I have witnessed examples of racist or demeaning comments, which I have personally encountered, including being called an “affirmative action hire.”
Numerous minority faculty have fled CSUN in the seven years I’ve been in my tenured position. One department is notable for having five faculty members leave in a seven-year period. They were all minorities and women. Yet senior administration continues to claim each was an individual instance, in total denial of the structural racism inherent in this situation.
Some sectors in the faculty do care about students. Mainly, lower rank faculty “just go for it” by assisting students, while trying valiantly to ignore attempts of repressive acculturation by senior peers. I’m fortunate that both of my departments, Chincana/o Studies and Urban Studies, are pro-active in relation to student services.

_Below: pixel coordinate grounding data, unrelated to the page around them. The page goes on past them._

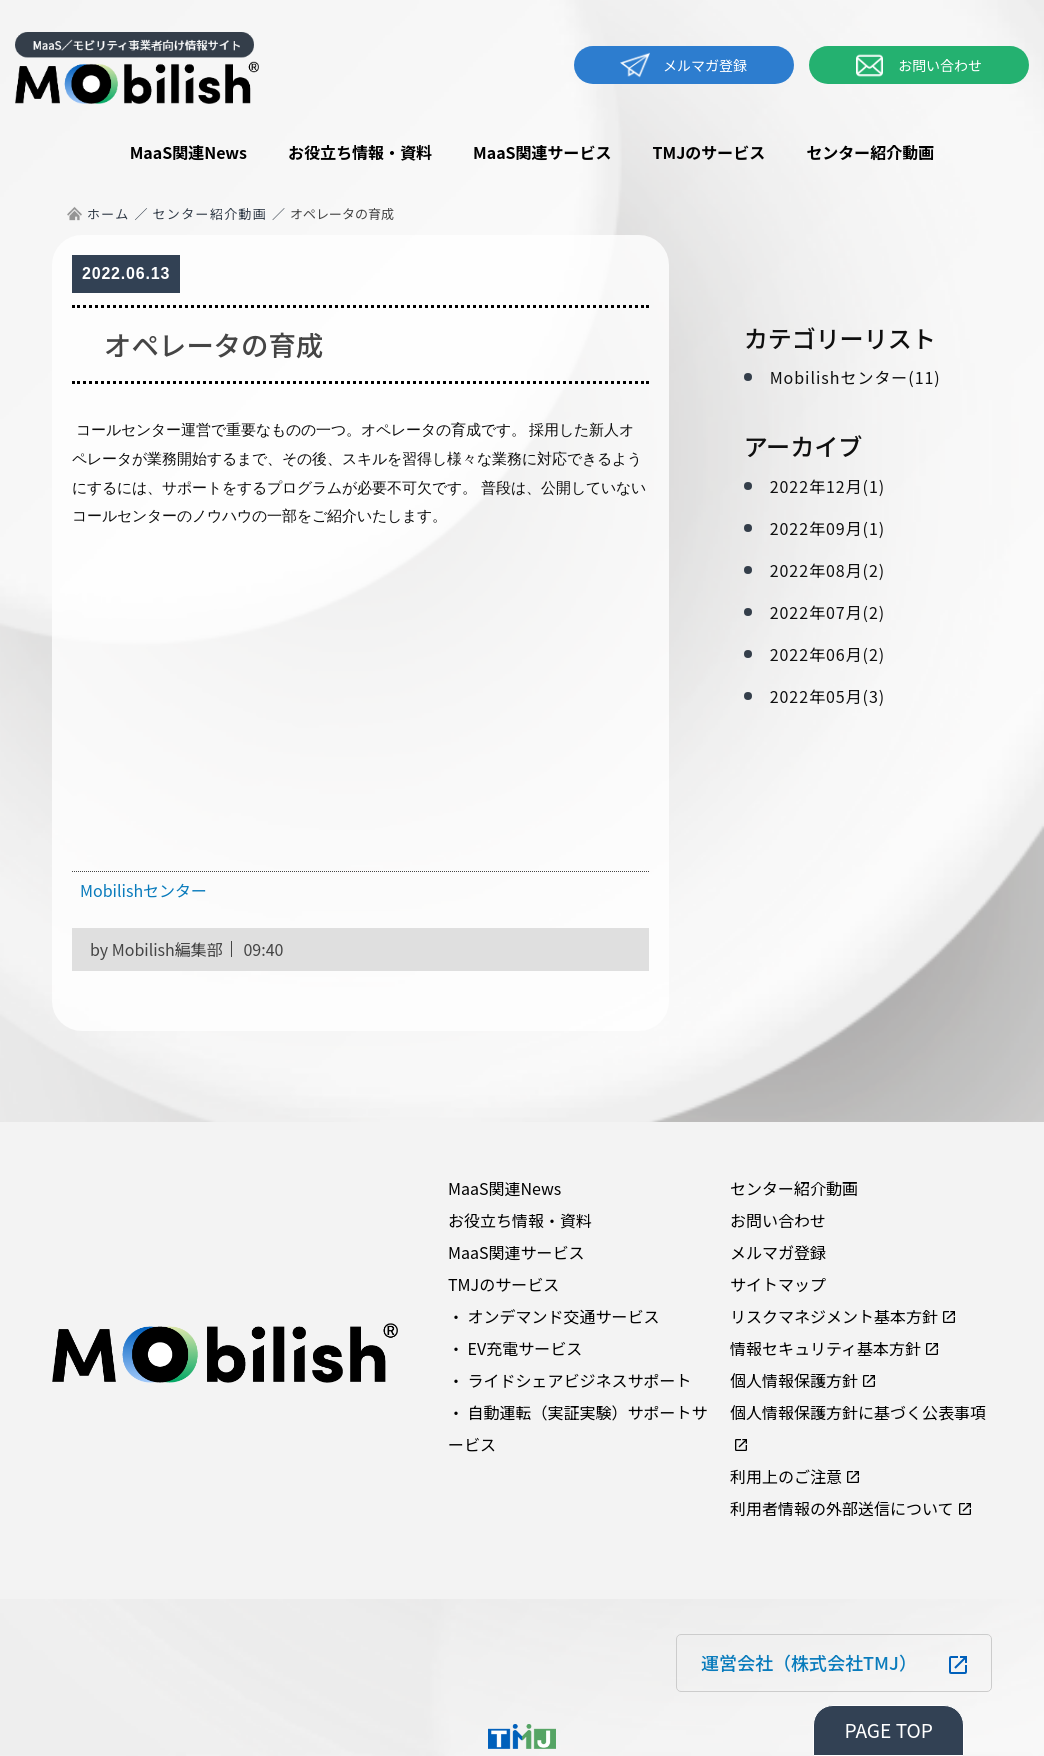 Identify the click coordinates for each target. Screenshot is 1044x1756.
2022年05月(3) (828, 696)
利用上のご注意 (786, 1476)
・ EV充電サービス (515, 1348)
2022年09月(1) (828, 528)
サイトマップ (778, 1284)
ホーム (108, 213)
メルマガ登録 (684, 65)
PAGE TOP (888, 1730)
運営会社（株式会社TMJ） (809, 1662)
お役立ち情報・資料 (360, 152)
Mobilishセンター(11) (855, 377)
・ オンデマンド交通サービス (554, 1316)
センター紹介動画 (870, 152)
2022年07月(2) (828, 612)
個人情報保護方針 (794, 1380)
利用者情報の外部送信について (842, 1508)
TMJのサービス (709, 152)
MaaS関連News (188, 152)
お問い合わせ (919, 65)
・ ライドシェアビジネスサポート (570, 1380)
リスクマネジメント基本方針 (834, 1316)
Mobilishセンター (143, 890)
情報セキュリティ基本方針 (825, 1348)
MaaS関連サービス (542, 152)
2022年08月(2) (828, 570)
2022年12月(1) (828, 486)
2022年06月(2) (828, 654) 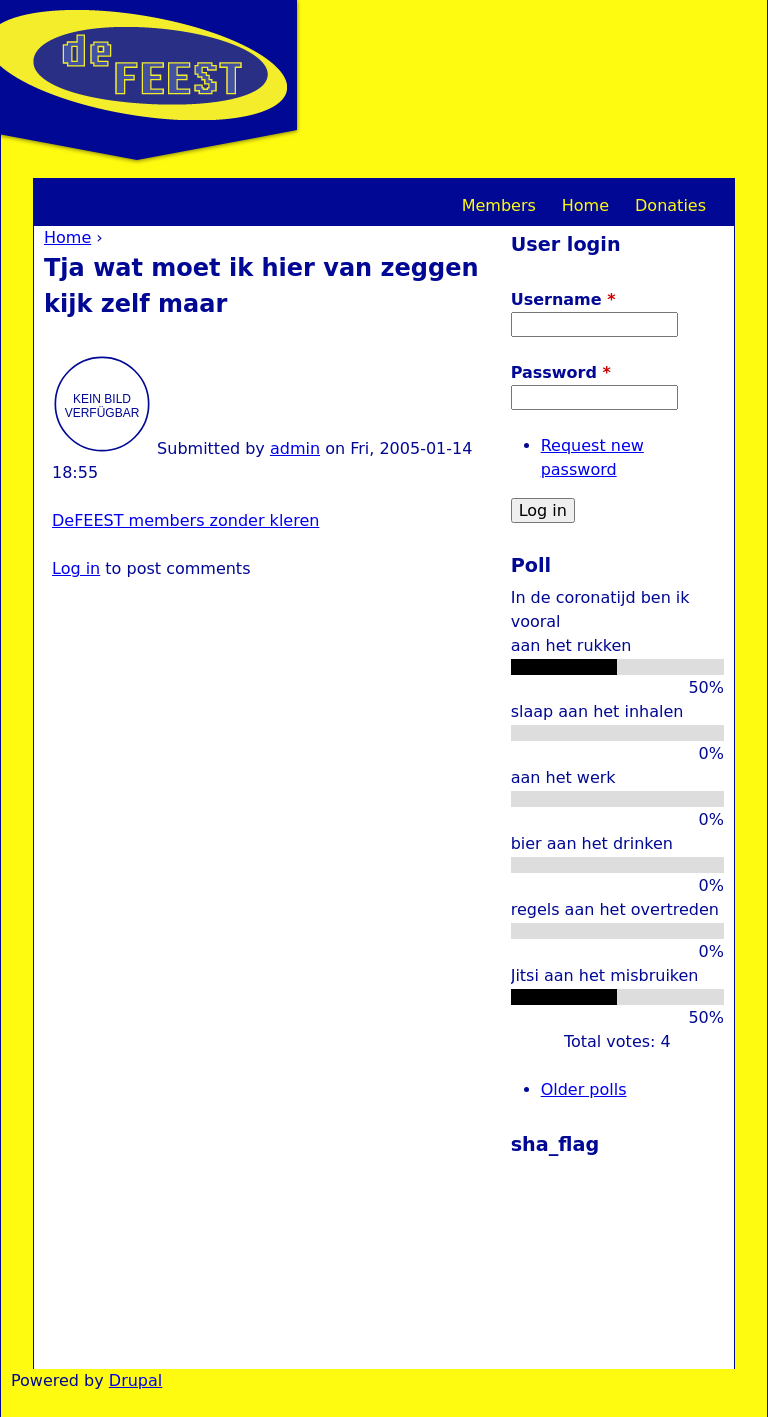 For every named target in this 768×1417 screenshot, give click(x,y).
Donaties (670, 205)
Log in (76, 568)
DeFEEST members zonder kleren (185, 520)
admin (295, 448)
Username (563, 299)
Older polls (584, 1089)
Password (561, 372)
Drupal (135, 1380)
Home (67, 237) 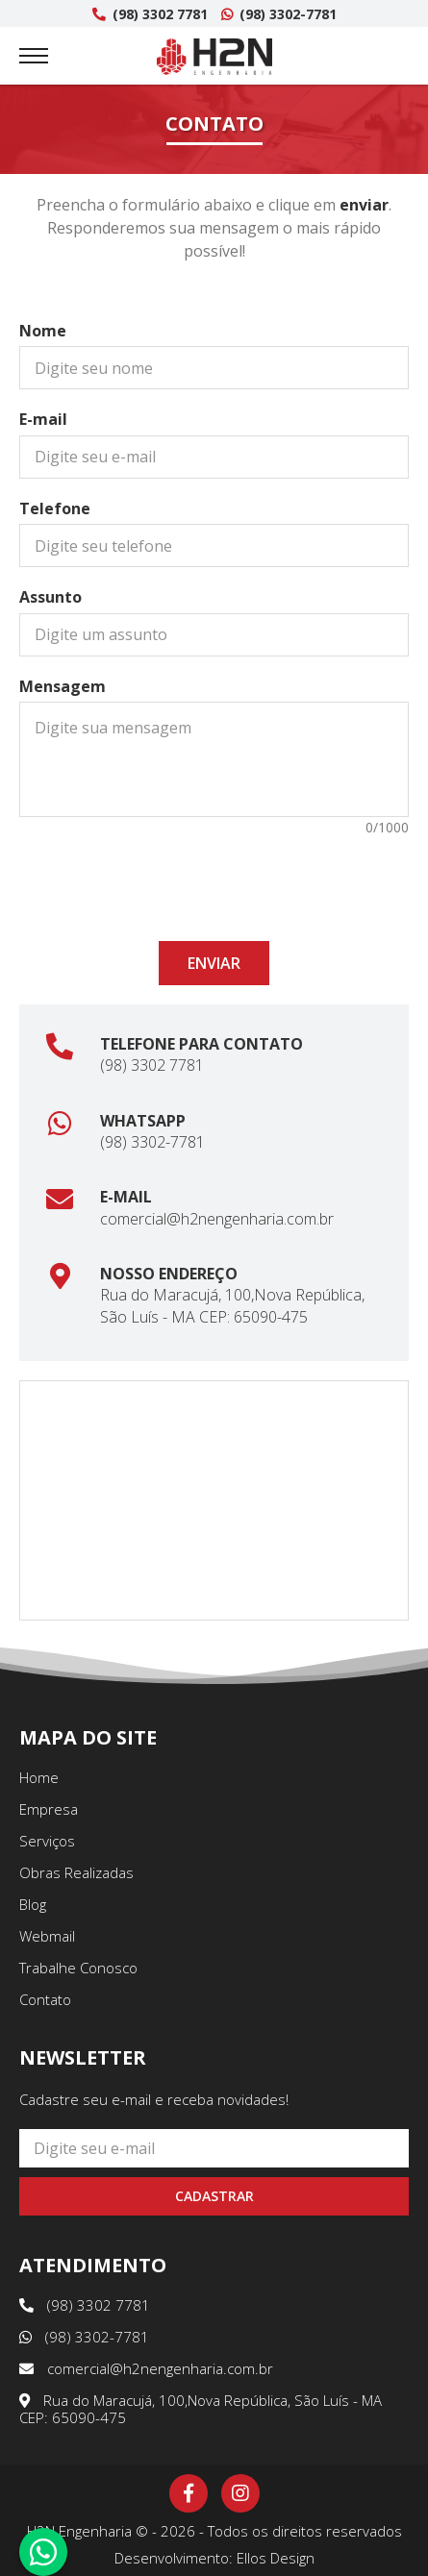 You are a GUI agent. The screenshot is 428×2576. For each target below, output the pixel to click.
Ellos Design (276, 2557)
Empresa (48, 1809)
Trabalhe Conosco (78, 1967)
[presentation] (214, 878)
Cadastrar (214, 2196)
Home (39, 1777)
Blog (32, 1904)
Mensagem (62, 686)
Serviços (47, 1840)
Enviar (214, 963)
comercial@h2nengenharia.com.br (217, 1218)
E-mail (43, 419)
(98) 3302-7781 (279, 14)
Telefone (54, 508)
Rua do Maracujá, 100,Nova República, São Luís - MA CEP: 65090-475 (232, 1305)
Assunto (50, 596)
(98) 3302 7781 (150, 14)
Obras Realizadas (76, 1872)
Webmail (47, 1935)
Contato (45, 1999)
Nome (42, 330) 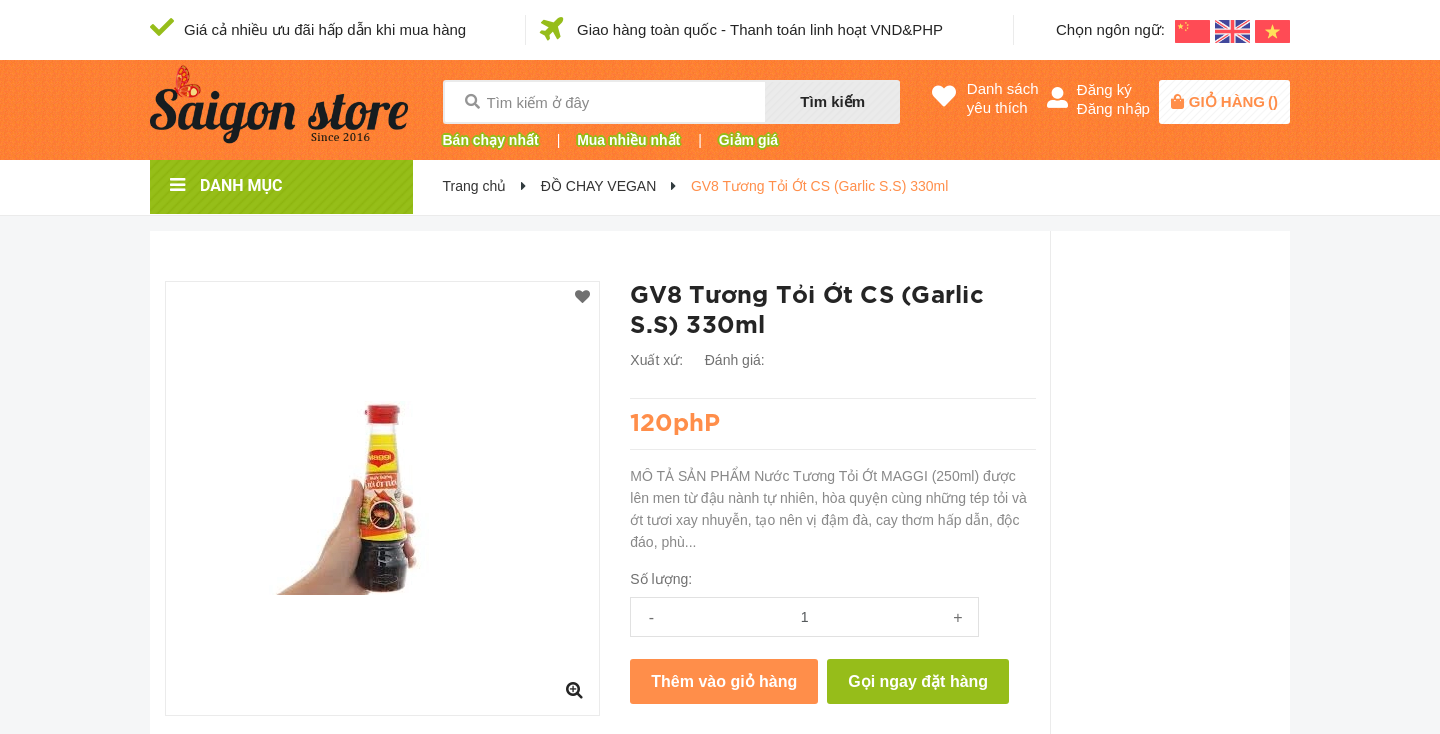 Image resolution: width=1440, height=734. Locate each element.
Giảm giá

The other ethnic studies departments, the Women’s Studies and Library Departments are other notable exceptions, all of which are highly effective in assisting students.
Unfortunately, this small infrastructure, along with mainly isolated lower-ranking faculty, is wholly insufficient in relation to the monumental task of transforming a regressive and reactionary culture that is ingrained in CSUN’s senior faculty ranks.
In essence, what the president and the provost are attempting to achieve is a dramatic change in that very culture. They are desperately trying to influence lower ranking faculty to reject a culture of elitism and distance toward students. This is their only avenue to address the shame of this campus’ legacy. If they do not succeed, and the normative acculturation by older faculty overwhelms these efforts, there is a minimal chance that dramatic improvement in graduation rates and a student-first philosophy will prevail in the future.
The strategy to address graduation rates is a battle against the old guard among faculty at CSUN. The president and provost are confronting a history of acculturation that has consistently devalued students. If their strategy does not succeed, the students lose, yet again, at CSUN.
David Diaz is an assistant professor in the Urban Studies and Planning Department.